A lo largo de 20 años, el futbol informal, de las calles, era el único escenario para que las ecuatorianas lograran practicar este deporte, hasta que la FIFA recomendó a la Federación Ecuatoriana de Futbol (FEF) que organizara torneos nacionales de manera oficial. Sin embargo, la aparente falta de recursos económicos fue el factor que impidió concretar la propuesta de la FEF, pues, más bien a falta de apoyo en el proyecto, los clubes de Ecuador se negaron a ser participar.
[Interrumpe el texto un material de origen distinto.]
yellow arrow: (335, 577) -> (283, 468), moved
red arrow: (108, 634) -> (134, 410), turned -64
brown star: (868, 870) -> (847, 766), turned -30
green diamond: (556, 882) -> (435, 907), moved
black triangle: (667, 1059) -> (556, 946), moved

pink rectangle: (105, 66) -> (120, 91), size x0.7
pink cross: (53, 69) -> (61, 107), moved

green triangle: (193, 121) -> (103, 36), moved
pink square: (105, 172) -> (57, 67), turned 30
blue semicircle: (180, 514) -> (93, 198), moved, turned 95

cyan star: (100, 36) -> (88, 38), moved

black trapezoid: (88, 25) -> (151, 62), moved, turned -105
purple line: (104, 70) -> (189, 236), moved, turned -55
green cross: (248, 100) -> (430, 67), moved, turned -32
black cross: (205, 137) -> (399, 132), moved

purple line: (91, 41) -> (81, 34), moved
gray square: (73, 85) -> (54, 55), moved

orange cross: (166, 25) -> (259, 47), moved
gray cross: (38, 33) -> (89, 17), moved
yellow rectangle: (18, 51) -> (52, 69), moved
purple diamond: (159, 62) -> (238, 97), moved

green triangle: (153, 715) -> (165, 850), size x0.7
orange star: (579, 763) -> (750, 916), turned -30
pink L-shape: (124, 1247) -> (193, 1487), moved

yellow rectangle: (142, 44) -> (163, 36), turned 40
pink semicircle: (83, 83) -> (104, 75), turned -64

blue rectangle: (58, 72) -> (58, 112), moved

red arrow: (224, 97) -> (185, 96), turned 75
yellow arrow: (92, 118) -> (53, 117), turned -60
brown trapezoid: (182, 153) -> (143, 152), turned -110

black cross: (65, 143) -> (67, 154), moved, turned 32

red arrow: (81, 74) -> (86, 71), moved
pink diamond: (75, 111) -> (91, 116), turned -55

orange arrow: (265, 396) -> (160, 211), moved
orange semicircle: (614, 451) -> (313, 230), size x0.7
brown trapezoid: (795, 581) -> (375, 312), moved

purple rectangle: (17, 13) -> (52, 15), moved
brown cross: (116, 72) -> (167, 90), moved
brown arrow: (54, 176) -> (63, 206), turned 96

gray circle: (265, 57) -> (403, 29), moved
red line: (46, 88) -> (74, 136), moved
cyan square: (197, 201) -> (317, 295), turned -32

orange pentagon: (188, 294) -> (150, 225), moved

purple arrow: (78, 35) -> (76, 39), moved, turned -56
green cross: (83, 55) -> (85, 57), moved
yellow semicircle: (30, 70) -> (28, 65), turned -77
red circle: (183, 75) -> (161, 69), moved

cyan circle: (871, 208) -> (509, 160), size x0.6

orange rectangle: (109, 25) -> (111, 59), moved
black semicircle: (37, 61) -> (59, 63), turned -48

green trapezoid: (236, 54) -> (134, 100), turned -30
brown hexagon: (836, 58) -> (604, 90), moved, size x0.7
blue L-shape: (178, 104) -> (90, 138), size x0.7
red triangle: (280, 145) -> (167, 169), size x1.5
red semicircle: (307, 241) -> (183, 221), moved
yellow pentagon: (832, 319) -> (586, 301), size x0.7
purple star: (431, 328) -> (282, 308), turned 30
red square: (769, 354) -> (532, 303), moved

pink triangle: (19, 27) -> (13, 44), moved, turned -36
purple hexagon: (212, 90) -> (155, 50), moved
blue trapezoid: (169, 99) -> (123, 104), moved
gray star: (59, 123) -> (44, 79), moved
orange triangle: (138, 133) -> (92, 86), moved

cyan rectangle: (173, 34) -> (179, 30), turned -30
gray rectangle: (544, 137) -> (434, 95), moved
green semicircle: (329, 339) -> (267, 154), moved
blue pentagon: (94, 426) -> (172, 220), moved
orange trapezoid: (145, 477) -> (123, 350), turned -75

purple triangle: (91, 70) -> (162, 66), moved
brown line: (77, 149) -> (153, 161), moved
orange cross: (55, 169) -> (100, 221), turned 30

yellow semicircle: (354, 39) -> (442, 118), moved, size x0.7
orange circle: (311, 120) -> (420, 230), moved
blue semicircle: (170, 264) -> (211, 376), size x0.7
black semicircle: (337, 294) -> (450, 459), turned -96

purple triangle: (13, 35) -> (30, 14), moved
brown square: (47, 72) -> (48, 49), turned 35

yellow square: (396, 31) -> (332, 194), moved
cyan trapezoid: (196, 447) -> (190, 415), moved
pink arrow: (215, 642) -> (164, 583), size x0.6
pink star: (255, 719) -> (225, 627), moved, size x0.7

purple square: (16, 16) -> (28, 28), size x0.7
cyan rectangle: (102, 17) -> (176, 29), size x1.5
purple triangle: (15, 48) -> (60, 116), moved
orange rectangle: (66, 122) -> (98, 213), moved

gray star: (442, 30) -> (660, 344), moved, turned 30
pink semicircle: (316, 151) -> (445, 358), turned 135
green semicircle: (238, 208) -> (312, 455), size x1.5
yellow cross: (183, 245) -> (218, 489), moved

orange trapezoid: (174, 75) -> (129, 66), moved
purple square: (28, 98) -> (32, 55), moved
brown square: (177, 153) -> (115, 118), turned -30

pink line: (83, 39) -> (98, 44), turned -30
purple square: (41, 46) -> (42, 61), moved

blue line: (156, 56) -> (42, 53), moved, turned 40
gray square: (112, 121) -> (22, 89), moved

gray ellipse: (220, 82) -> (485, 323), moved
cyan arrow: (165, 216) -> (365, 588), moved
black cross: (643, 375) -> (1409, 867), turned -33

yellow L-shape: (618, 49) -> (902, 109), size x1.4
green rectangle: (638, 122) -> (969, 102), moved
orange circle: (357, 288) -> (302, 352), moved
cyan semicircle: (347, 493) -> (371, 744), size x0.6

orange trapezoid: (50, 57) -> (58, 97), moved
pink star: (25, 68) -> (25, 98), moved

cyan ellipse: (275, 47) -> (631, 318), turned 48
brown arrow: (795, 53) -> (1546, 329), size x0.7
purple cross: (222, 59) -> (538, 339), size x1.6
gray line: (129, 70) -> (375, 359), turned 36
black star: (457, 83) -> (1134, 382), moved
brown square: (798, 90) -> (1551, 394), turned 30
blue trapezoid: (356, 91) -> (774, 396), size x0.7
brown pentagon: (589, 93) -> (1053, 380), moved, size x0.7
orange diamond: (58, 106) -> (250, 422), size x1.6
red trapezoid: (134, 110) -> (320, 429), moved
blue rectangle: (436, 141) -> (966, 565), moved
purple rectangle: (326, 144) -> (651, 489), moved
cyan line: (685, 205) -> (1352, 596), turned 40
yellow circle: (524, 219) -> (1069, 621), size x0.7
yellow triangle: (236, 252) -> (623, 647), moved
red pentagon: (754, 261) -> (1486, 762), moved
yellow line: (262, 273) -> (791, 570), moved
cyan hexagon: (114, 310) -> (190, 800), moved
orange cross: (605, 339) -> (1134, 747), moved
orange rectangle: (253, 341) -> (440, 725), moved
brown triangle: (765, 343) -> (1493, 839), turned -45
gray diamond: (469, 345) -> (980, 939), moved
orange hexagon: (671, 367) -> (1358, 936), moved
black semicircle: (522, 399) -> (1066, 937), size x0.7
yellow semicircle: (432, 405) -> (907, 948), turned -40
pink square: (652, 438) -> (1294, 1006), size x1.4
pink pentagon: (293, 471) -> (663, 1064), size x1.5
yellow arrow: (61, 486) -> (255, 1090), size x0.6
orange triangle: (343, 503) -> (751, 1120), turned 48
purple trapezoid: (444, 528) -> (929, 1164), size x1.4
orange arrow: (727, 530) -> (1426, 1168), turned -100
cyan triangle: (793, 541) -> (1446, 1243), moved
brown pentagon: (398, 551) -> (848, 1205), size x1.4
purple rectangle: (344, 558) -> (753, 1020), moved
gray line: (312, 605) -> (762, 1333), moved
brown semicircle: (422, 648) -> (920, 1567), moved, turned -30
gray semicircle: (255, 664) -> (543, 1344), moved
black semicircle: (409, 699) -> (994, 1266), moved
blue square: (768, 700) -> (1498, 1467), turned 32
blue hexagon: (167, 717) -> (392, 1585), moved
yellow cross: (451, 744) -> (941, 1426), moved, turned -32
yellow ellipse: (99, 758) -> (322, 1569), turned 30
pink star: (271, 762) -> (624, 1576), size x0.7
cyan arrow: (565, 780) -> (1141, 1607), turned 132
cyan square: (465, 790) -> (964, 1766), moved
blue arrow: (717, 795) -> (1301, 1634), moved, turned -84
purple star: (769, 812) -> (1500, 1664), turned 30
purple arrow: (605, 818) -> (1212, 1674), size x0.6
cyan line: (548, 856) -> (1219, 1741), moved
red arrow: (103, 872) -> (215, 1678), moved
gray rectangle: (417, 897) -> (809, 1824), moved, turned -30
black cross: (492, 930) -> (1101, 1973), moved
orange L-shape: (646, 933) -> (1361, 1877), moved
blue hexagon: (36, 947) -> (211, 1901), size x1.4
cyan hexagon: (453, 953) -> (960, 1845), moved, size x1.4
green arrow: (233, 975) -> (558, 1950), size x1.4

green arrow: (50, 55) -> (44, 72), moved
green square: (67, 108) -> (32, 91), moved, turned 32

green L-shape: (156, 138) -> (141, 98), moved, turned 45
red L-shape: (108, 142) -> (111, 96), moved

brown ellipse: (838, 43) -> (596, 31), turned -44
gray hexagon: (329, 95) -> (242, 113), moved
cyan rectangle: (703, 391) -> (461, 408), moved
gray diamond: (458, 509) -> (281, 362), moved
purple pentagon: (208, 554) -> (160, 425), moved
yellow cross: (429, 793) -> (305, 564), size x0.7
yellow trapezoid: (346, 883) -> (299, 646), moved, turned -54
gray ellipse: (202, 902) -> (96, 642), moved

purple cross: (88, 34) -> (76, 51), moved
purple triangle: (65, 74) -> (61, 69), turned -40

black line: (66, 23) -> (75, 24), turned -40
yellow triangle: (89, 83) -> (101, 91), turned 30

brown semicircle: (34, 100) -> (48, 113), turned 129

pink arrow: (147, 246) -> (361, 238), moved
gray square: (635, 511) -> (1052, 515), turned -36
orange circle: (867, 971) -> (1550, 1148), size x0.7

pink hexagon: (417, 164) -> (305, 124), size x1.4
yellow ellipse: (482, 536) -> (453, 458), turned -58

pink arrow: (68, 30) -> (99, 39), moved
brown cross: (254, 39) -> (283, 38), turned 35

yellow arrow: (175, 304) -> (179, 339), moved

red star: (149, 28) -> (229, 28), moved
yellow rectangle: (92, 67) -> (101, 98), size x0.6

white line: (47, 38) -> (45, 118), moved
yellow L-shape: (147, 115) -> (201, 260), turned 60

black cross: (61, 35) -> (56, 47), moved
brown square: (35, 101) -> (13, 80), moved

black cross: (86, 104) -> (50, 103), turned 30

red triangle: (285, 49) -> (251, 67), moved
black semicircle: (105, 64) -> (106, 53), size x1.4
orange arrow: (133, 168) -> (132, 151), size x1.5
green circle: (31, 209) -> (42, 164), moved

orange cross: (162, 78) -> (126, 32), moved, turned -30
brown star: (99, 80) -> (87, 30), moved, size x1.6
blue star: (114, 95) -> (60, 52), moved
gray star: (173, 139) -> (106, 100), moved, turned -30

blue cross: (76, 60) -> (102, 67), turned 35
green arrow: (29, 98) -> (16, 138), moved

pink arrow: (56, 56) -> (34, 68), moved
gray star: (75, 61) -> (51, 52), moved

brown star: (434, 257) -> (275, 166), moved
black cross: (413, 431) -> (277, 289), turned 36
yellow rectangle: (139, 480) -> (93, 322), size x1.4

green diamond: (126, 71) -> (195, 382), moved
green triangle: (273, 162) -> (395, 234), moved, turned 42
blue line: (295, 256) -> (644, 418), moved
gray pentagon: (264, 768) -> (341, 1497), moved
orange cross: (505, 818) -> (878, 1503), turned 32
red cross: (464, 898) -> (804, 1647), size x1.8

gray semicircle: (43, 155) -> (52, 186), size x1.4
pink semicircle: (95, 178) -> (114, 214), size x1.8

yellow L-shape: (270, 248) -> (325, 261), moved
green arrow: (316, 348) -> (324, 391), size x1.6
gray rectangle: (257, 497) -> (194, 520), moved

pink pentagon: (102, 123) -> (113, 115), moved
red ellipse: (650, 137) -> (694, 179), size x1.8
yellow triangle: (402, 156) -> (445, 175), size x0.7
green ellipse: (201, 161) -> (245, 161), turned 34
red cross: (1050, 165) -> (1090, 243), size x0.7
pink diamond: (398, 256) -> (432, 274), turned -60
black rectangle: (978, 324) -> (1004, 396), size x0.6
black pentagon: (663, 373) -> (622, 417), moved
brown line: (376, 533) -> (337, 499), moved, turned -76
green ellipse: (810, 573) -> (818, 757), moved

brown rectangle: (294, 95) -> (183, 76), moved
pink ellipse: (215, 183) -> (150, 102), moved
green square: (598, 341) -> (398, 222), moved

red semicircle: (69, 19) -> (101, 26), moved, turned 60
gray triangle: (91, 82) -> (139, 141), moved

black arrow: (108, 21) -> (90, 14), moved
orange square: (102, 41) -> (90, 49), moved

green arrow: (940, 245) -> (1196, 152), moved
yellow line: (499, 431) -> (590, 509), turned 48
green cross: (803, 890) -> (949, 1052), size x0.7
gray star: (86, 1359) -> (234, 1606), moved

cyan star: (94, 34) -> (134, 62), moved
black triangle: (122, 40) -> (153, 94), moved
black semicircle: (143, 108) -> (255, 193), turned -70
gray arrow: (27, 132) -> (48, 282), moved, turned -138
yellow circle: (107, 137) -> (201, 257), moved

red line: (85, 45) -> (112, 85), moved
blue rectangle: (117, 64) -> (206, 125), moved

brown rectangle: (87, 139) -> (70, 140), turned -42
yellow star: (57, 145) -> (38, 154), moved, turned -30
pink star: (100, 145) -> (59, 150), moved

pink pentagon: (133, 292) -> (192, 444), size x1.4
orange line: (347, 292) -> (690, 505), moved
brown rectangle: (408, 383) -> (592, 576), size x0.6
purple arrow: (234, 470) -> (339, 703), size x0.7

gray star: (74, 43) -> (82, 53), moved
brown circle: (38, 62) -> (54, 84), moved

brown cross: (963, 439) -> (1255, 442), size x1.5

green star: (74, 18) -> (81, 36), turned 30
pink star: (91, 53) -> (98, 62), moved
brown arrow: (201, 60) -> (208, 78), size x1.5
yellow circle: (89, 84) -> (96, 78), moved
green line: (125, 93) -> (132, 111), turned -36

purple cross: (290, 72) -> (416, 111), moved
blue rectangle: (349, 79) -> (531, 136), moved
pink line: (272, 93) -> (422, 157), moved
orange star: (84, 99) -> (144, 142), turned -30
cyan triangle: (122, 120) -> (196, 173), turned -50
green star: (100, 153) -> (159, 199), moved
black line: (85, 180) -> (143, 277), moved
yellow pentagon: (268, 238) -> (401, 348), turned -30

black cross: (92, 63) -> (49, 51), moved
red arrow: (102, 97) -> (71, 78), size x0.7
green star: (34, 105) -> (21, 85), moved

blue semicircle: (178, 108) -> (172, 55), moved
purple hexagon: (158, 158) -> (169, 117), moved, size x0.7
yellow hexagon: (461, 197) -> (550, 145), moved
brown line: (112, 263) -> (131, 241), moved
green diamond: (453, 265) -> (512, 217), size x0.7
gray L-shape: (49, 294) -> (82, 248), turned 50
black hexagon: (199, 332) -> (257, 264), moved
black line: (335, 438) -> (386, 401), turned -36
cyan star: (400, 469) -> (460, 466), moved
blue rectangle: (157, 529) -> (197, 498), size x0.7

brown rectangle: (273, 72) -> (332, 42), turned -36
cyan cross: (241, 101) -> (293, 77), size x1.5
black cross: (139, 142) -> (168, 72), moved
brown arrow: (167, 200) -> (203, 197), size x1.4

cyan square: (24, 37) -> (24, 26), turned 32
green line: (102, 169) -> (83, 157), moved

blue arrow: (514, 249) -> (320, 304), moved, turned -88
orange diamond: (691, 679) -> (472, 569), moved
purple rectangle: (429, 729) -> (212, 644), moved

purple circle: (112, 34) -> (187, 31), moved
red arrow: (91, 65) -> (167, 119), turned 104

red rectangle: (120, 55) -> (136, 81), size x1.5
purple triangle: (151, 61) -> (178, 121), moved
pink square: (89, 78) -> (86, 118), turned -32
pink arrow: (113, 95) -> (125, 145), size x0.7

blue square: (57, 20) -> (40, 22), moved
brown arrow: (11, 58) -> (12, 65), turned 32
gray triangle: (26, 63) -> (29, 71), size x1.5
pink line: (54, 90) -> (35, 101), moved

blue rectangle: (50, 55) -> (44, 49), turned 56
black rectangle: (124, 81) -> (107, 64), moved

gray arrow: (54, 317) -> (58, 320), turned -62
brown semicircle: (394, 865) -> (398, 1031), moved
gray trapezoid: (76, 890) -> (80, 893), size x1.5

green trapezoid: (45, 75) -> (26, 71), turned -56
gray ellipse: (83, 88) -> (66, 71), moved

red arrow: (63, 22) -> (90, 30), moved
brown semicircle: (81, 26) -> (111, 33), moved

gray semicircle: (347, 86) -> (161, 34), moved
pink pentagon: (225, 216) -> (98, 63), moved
Esta situación es sólo un ejemplo de lo que sucede en varios países del mundo.

Fue con el apoyo del exministro José Francisco Cevallos que, en 2013 y 2014, el futbol femenino empezó a florecer. Se organizaron torneos cortos -entre tres y cuatro meses- con una inversión alrededor de 500,000 USD. En estos años, el equipo de Rocafuerte se convirtió en bicampeón.

Rumbo a la Copa Mundial Femenina del 2015, que se celebrará este verano en Canadá, las ecuatorianas pasaron por un largo y difícil proceso para obtener su pase a la fiesta grande. Durante la fase de grupos, ganó 1-0 a Perú y Venezuela, para después caer ante Colombia y Uruguay con diferencia de un tanto en cada partido. Calificada al cuadrangular por diferencia de goles, la Selección cayó 4-0 contra Brasil, 2-1 ante Colombia para, finalmente, derrotar 3-2 a Argentina y conseguir así la oportunidad para ir al repechaje contra Trinidad y Tobago por el último cupo al Mundial.

Al partido que jugaron en casa, en el Estadio Olímpico Atahualpa, asistieron alrededor de 20,000 personas. “Nunca jugamos ante tanta gente. Sí nos puso nerviosas”, confesó entonces Lorena Aguilar, defensa de la Selección, según el mismo medio informativo.

El gol que otorgó la clasificación a Ecuador estuvo a cargo de un remate de cabeza de Mónica Quinteros.  “Fue una jugada que la practicamos en los entrenamientos”, mencionó  la futbolista de 25 años. Quinteros no jugó la Copa América por su condición de docente en la Unidad de Formación Artesanal Eugenio Espejo, en Guayaquil, lo que refleja la merma en la actividad de alto rendimiento del selectivo ecuatoriano, ocasionado por la falta del futbol femenil profesional en su país.

Entonces, el equipo titular estuvo conformado por Shirley Viviana Berruz, Íngrid Rodríguez, Lorena Aguilar, Ligia Elena Moreira , Angie Ponce, Mayra Olvera, Denisse Andrea Pesantes , Stefanía Riera, Erika Vásquez, Ambar Gillians Torres y Mónica Quinteros.

La situación actual de este país es un ejemplo claro que el futbol femenino necesita más apoyo en el continente americano. Aunque también es una muestra y un ejemplo a seguir de que una Selección que lucha, juega, propone y se esfuerza puede conseguir cumplir con objetivos fuera de lo presupuestado.